Here’s my participation in this month’s T-SQL Tuesday. T-what you say? T-SQL Tuesday, the monthly blog party started by Adam Machanic! Head over here to this month’s invitation by Rick Krueger: T-SQL Tuesday #46 Rube Goldberg Machine for the longer story.
So, a story about SQL Server-related contraptions, let’s see… Yeah, I can do that!
Some years ago I was asked to help out in finding a solution to a certain problem, the life of a consultant, right? The problem was performance related. No, this is not a story about a database without any indexes. Instead, it involves a certain .NET web application. The end user would fill out a page with some metrics and the application would then perform certain calculations. And that’s where we get to the issue: the calculations would take way too many minutes (yes, not seconds, minutes!) to finish. That was the challenge.
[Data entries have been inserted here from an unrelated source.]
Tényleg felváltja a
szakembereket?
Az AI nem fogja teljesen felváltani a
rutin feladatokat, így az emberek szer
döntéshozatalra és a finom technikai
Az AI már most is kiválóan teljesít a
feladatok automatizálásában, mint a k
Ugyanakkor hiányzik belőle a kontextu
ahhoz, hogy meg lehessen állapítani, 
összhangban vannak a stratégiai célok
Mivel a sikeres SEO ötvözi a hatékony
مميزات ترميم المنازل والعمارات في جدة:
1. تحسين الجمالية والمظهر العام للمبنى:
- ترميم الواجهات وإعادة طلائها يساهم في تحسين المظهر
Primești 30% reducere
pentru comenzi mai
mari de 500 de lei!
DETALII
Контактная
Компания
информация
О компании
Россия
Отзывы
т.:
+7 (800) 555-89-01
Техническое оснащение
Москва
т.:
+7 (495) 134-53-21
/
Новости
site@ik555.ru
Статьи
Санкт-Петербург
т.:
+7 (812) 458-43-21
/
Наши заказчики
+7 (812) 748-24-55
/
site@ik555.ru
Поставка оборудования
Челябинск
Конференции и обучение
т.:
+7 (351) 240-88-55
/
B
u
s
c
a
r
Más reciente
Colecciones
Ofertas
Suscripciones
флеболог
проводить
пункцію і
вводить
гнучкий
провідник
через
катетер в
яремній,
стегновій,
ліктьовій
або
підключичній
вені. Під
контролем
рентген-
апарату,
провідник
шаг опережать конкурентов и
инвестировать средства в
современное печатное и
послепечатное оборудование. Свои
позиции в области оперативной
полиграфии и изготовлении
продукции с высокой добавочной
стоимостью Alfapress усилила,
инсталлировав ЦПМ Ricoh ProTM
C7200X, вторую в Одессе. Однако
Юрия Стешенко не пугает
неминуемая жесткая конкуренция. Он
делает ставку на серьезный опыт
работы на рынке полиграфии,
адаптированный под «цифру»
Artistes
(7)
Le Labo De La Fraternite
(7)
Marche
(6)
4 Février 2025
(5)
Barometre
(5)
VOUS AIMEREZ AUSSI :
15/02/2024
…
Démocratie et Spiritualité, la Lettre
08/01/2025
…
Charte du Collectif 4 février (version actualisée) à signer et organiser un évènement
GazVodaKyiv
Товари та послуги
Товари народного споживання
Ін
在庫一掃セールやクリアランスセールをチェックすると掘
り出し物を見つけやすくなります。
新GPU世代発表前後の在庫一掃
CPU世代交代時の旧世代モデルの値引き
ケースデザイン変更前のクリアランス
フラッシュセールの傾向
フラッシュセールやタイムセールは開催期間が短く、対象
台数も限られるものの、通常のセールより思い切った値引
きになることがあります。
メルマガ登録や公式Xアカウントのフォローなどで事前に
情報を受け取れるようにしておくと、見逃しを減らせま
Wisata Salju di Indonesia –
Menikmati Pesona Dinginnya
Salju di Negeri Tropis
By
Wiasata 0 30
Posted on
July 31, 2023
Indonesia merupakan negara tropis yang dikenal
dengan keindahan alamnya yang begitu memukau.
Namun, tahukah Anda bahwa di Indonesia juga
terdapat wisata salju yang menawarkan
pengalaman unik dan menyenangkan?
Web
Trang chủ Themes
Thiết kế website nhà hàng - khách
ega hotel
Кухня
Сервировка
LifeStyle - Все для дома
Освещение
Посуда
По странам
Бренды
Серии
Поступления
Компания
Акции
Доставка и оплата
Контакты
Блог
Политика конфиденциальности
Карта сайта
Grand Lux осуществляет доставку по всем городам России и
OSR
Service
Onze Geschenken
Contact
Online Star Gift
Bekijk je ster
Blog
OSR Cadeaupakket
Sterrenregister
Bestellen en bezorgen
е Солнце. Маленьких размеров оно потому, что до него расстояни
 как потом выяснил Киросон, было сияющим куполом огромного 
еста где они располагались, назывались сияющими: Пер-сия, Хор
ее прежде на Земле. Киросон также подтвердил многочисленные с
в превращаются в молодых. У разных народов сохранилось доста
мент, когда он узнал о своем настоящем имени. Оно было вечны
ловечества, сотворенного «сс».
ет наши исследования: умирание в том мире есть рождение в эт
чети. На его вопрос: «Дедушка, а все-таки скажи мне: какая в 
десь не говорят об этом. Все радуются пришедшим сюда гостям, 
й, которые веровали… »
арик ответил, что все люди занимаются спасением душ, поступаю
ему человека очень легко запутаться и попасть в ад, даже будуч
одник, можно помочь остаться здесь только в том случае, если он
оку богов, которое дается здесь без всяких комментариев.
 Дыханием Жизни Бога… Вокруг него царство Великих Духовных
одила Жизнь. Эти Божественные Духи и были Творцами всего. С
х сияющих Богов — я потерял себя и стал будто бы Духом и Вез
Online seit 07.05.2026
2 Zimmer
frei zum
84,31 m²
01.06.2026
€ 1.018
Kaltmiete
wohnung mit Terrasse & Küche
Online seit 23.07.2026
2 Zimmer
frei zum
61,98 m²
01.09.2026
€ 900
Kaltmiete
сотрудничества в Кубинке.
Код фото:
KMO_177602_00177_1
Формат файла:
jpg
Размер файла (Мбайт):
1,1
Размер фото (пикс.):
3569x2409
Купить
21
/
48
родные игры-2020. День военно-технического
The first step was to examine the .NET code that was performing those calculations. But there were so many lines of code, complicated code, that the final conclusion was: hmm, rewriting this contraption is not an option right now…
After some discussion with the project lead it became clear that the end user would not necessarily need to wait for the calculation to finish. It didn’t need to get calculated online. Aha! So if we would be able to schedule these calculations and set up a batch process then that means problem solved, right? Now, how would we schedule this? How about our favorite scheduler, the SQL Server Agent? Yes, that’s it!
So I ended up building an assembly that was to be called from SQL Server: a CLR-enabled assembly! The web application used web services so the new assembly would also call a couple of (reworked) "calculate" methods. This meant we had to install the assembly with increased permissions: EXTERNAL_ACCESS to be precise.
Furthermore I didn’t want to hardcode the path to the web service. There were different environments, you know, DEV, UAT, PRD, so it had to be configurable. Now, as the assembly is getting called from SQL Server, I needed to provide the configuration through sqlservr.exe.config which gets loaded when SQL Server starts.
As you can probably guess, this little project required a lot of investigation, trial and error, and so on. But I learned a lot from it and that’s what I like! And it also made me write the following article: Calling A Web Service From SQL Server 2005.
This article turned out to be quite popular, even today, almost five years later, it’s still in my top 10 most viewed pages of last month!
Was this a clean solution? Well no, otherwise I wouldn’t have selected it for this month’s T-SQL Tuesday party, right?
Did it solve the issue? It sure did!